WASHINGTON — The United States has killed 119 civilians in Iraq and Syria since it began military operations against the Islamic State there in 2014, military officials said Wednesday.
In each case, the American military followed the proper procedures and it did not violate laws of armed conflict, officials said.
“Significant precautions were taken, despite the unfortunate outcome,” said Col. John J. Thomas, a spokesman for United States Central Command, which oversees American military operations in Iraq, Syria and elsewhere in the Middle East.
“In most every case, when we determined there may have been civilian casualties from one of our airstrikes, we are choosing to list the largest number of possible civilian casualties,” he said. “In cases where we just don’t have the investigative resources or evidence to determine precisely how many people may have died, we went with the worst-case number to ensure a full accounting.”
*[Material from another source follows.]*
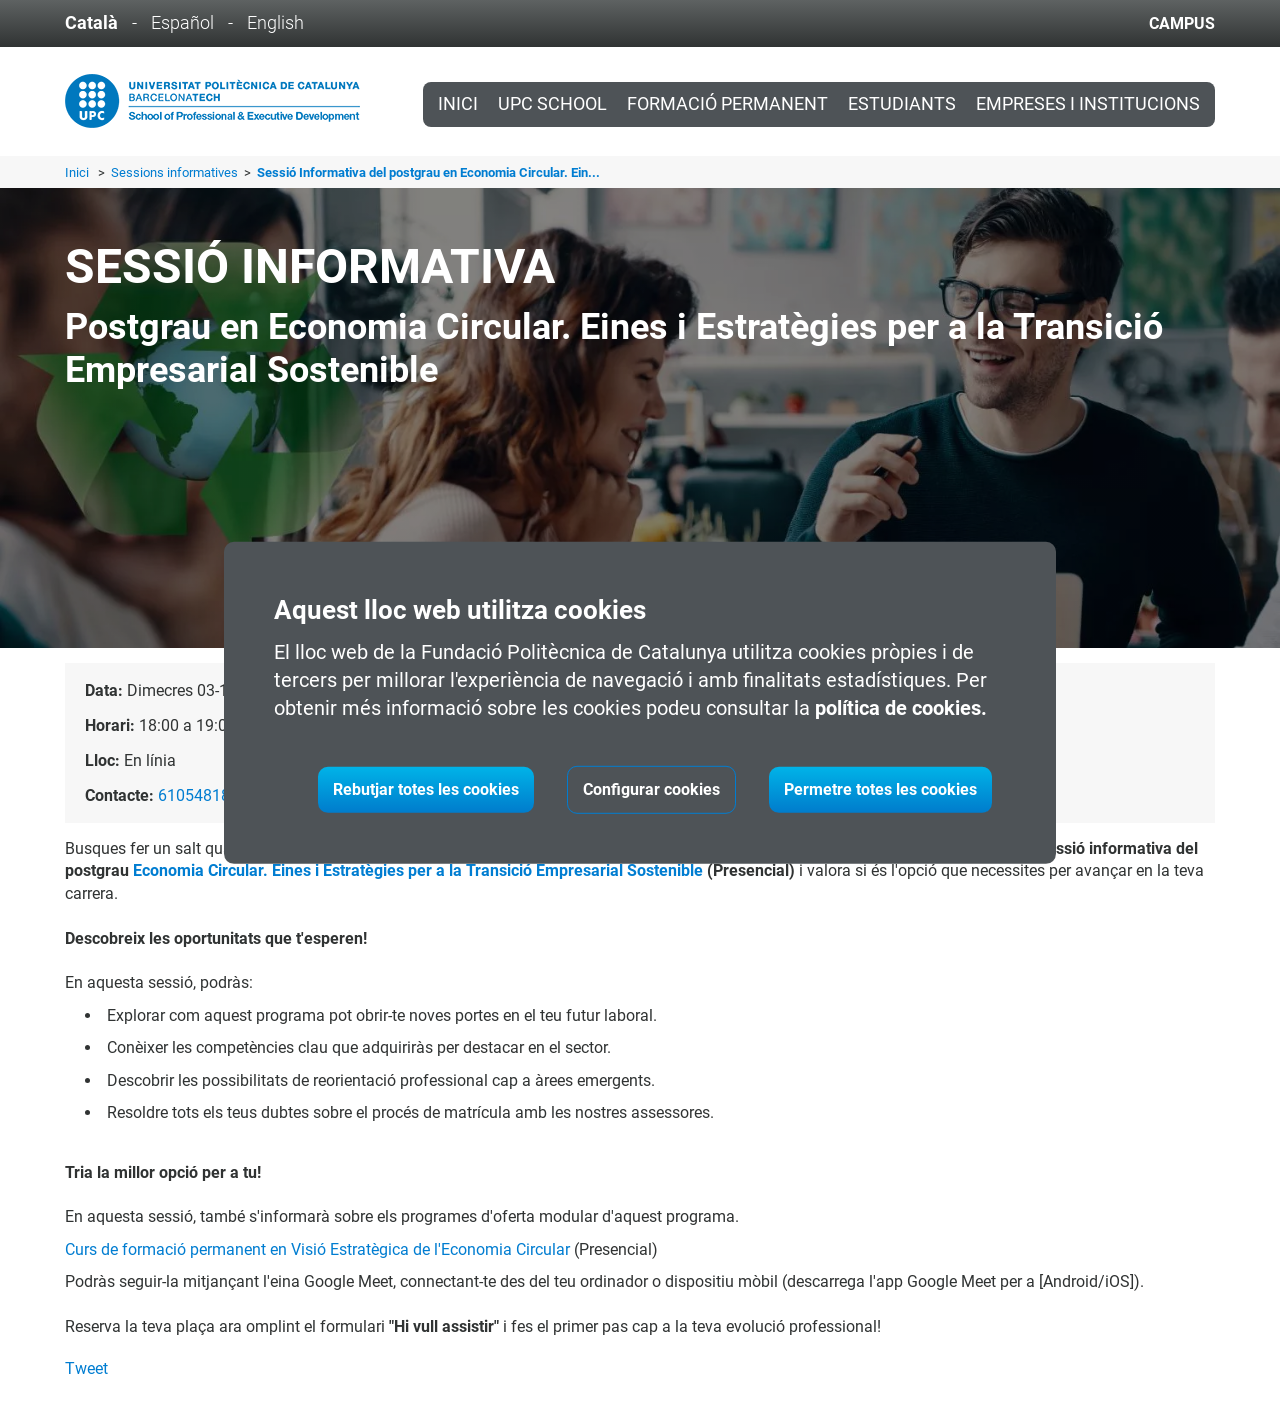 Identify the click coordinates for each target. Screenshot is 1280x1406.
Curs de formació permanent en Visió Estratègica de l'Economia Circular (317, 1249)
Human rights activists over the summer accused the United States of killing scores of civilians during operations against the Islamic State, also known as ISIS or ISIL, in northern Syria. Around the same time, Central Command put in place a new process for examining allegations that its strikes had caused civilian casualties.
As part of that review, the military investigated 257 allegations of civilian casualties and deemed 31 of them credible, according to military officials.
According to information made public Wednesday, there were at least 24 airstrikes in the past year that caused civilian casualties. In June, there were six, the highest number of any month. On June 15, a strike near Kisik, Iraq, on an Islamic State weapons storage facility is believed to have killed six civilians, military officials said. That same day, a strike near Mosul, Iraq, injured two people after they entered “the target area after the aircraft released its weapon,” according to the review.
American military commanders have said that as forces move closer to the most populated areas in Iraq and Syria controlled by the Islamic State, there are likely to be more civilian casualties. The commanders also said that Islamic State fighters had increased their use of so-called human shields to avoid being struck as they fled.
“It’s a key tenant of the counter-ISIL air campaign that we do not want to add to the tragedy of the situation by inflicting addition suffering,” Colonel Thomas said. “Sometimes, civilians bear the brunt of military action, but we do all we can to minimize those occurrences even at the cost of sometimes missing the chance to strike valid targets in real time.”